Last Week Review:
The "Trump trade" continued last week as U.S. inflation data met expectations and Federal Reserve officials made frequent hawkish remarks. Fed Chair Jerome Powell emphasized the strong economy, hinting at a pause in rate cuts. The dollar and U.S. Treasury yields rose, gold prices fell, and non-U.S. currencies were under pressure. As the post-election rebound momentum waned, stock markets dropped sharply before the weekend. The massive boost to Wall Street from the Fed’s rate cuts was gradually digested. Bitcoin remained above $90,000, significantly outperforming gold last week, as billionaire Elon Musk joined the U.S. government’s efficiency department, further fueling "Trump trade" sentiment. Powell reiterated a reluctance to cut rates further, while the CPI and retail sales data supported a strong dollar, closing slightly below 107.00 and suppressing precious metal buying.
As the post-election rebound momentum weakened, stock markets fell sharply before the weekend (November 15). The massive boost to Wall Street from Donald Trump's victory and Fed rate cuts was fading. The Dow Jones Industrial Average dropped 305.87 points, or 0.70%, to close at 43,444.99; the S&P 500 fell 1.33%, closing at 5,870.62; and the Nasdaq Composite lost 2.24%, ending at 18,680.12.
Gold prices declined steadily last week, with spot gold closing at around $2,565.50 per ounce, down more than 4.5% from the start of the week, marking its largest weekly drop in three years. Market sentiment was weighed down by cooling Fed rate cut expectations, a strong dollar, and better-than-expected U.S. economic data, leaving traders cautious about the future direction of gold prices.
Silver prices also saw consecutive declines last week, briefly falling below $30.00 to a near two-month low of around $29.680 mid-week. Reduced demand for safe-haven assets has pressured the precious metals sector, including silver. As the market evaluates the potential fiscal and monetary policy impacts of U.S. President-elect Trump, traders increasingly favor riskier assets.

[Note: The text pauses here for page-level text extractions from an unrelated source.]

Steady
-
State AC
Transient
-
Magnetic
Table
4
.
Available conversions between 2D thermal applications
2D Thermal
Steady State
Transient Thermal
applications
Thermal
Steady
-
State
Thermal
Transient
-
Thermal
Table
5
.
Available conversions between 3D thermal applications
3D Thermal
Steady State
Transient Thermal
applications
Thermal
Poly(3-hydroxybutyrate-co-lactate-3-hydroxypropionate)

The forex market experienced sharp fluctuations last week, driven by multiple factors. Forex markets reflected diverging policies and fundamentals among major economies. Strong U.S. data and upward revisions to policy expectations boosted the Dollar Index to its highest weekly gain since September, peaking at 107.07. Non-U.S. currencies faced widespread pressure, with both the euro and the pound declining, reflecting differing economic fundamentals and policy expectations. The market’s focus was on the Fed’s policy trajectory, surprising economic data, and reassessments of future monetary policy paths. As the December Fed meeting approaches, debates over rate cuts are likely to intensify, increasing forex market volatility.
International crude oil prices plunged last week. Brent crude futures fell $1.52, or 2.09%, to $71.04 per barrel, while U.S. WTI crude futures dropped $1.68, or 2.45%, to $67.02 per barrel. Spot WTI crude fell 4.68% for the week, closing at $66.90. Weekly declines for the two benchmarks were 4% and 5%, respectively, marking the largest weekly drop in a month. Concerns over the global economic outlook intensified, particularly signs of weakening demand, coupled with strong U.S. economic data, further complicating the Fed’s rate cut trajectory for December.

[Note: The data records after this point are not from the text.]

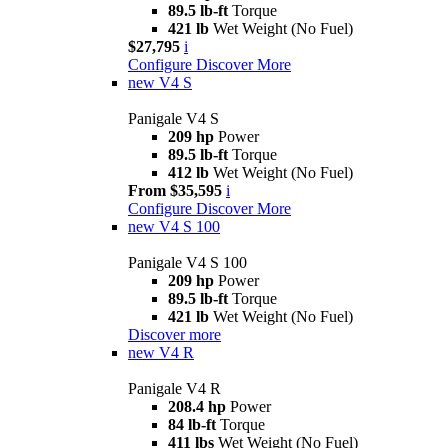
89.5 lb-ft
Torque
421 lb
Wet Weight (No Fuel)
$27,795
i
Configure
Discover More
new
V4 S
Panigale V4 S
209 hp
Power
89.5 lb-ft
Torque
412 lb
Wet Weight (No Fuel)
From $35,595
i
Configure
Discover More
new
V4 S 100
Panigale V4 S 100
209 hp
Power
89.5 lb-ft
Torque
421 lb
Wet Weight (No Fuel)
Discover more
new
V4 R
Panigale V4 R
208.4 hp
Power
84 lb-ft
Torque
411 lbs
Wet Weight (No Fuel)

Bitcoin remained above $90,000 last week, significantly outperforming gold amid strong gains. Billionaire Elon Musk joined the U.S. government’s efficiency department, reigniting "Trump trade" momentum. Fed Chair Powell expressed no urgency for further rate cuts, and the CPI and retail sales data supported a strong dollar, closing just below 107.00, limiting precious metal demand.
U.S. bond markets saw mixed movements in Treasury yields following several economic reports. The 10-year Treasury yield fell from 4.44% late Thursday to 4.42%, while the 2-year yield, which is more sensitive to Fed policy expectations, dropped from 4.36% to 4.29%. Earlier this month, the Fed implemented its second rate cut of the year, and previous Fed forecasts suggest further rate cuts may occur by 2025.
This Week’s Outlook:
With the U.S. election dust settling, we look ahead to what this week may bring to the markets. On the monetary policy front, several central bank policymakers are scheduled to speak. The Reserve Bank of Australia will release its November meeting minutes on Tuesday, while China’s central bank announces its rate decision on Wednesday, and Turkey’s central bank follows with its own rate decision on Thursday. On the economic data side, we kick off Monday with Japan’s September machinery orders and October chain store sales figures, followed by Canada’s October housing data. Tuesday will feature CPI data for the Eurozone and Canada for October. On Wednesday, Japanese trade data and UK CPI data (both for October) are expected. Thursday brings Norway’s Q3 GDP, the UK’s November CBI trends for industrial orders, U.S. weekly initial jobless claims, and the Philadelphia Fed Business Index. The Eurozone’s preliminary consumer confidence reading for November is also due. On Friday, November PMI data will be released for Australia, Japan, France, Germany, the Eurozone, the UK, and the U.S. Other key releases include Japan’s October CPI, UK October retail sales, Canada’s September retail sales, and the University of Michigan’s November consumer sentiment index.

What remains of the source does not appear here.